### The task
Reproduce the records below exactly from their first line through the line containing "Vu l'urgence motivée", omitting all pictures.

### Entries provided
────────────────────
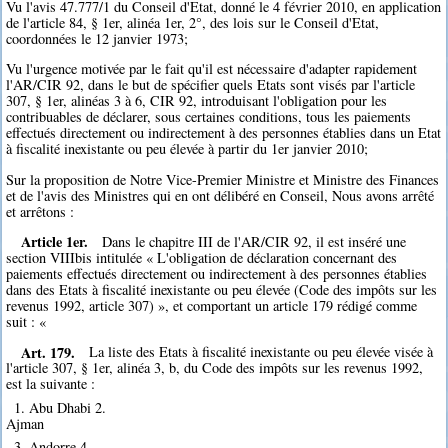
Vu l'avis 47.777/1 du Conseil d'Etat, donné le 4 février 2010, en application
de l'article 84, § 1er, alinéa 1er, 2°, des lois sur le Conseil d'Etat,
coordonnées le 12 janvier 1973;
Vu l'urgence motivée par le fait qu'il est nécessaire d'adapter rapidement
l'AR/CIR 92, dans le but de spécifier quels Etats sont visés par l'article
307, § 1er, alinéas 3 à 6, CIR 92, introduisant l'obligation pour les
contribuables de déclarer, sous certaines conditions, tous les paiements
effectués directement ou indirectement à des personnes établies dans un Etat
à fiscalité inexistante ou peu élevée à partir du 1er janvier 2010;
Sur la proposition de Notre Vice-Premier Ministre et Ministre des Finances
et de l'avis des Ministres qui en ont délibéré en Conseil, Nous avons arrêté
et arrêtons :
Article 1er.
Dans le chapitre III de l'AR/CIR 92, il est inséré une
section VIIIbis intitulée « L'obligation de déclaration concernant des
paiements effectués directement ou indirectement à des personnes établies
dans des Etats à fiscalité inexistante ou peu élevée (Code des impôts sur les
revenus 1992, article 307) », et comportant un article 179 rédigé comme
suit : «
Art. 179.
La liste des Etats à fiscalité inexistante ou peu élevée visée à
l'article 307, § 1er, alinéa 3, b, du Code des impôts sur les revenus 1992,
est la suivante :
1. Abu Dhabi 2.
Ajman
3. Andorre 4.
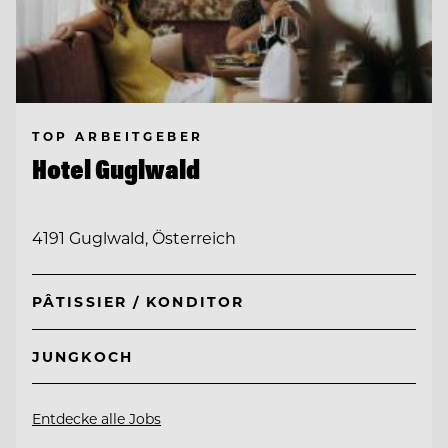
TOP ARBEITGEBER
Hotel Guglwald
4191 Guglwald, Österreich
PÂTISSIER / KONDITOR
JUNGKOCH
Entdecke alle Jobs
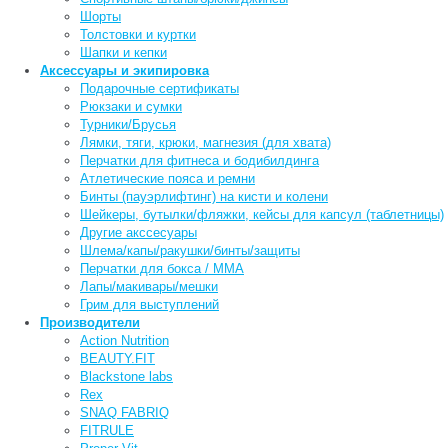
Шорты
Толстовки и куртки
Шапки и кепки
Аксессуары и экипировка
Подарочные сертификаты
Рюкзаки и сумки
Турники/Брусья
Лямки, тяги, крюки, магнезия (для хвата)
Перчатки для фитнеса и бодибилдинга
Атлетические пояса и ремни
Бинты (пауэрлифтинг) на кисти и колени
Шейкеры, бутылки/фляжки, кейсы для капсул (таблетницы)
Другие акссесуары
Шлема/капы/ракушки/бинты/защиты
Перчатки для бокса / ММА
Лапы/макивары/мешки
Грим для выступлений
Производители
Action Nutrition
BEAUTY.FIT
Blackstone labs
Rex
SNAQ FABRIQ
FITRULE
────────────────────
### Exercise result
Vu l'avis 47.777/1 du Conseil d'Etat, donné le 4 février 2010, en application
de l'article 84, § 1er, alinéa 1er, 2°, des lois sur le Conseil d'Etat,
coordonnées le 12 janvier 1973;
Vu l'urgence motivée par le fait qu'il est nécessaire d'adapter rapidement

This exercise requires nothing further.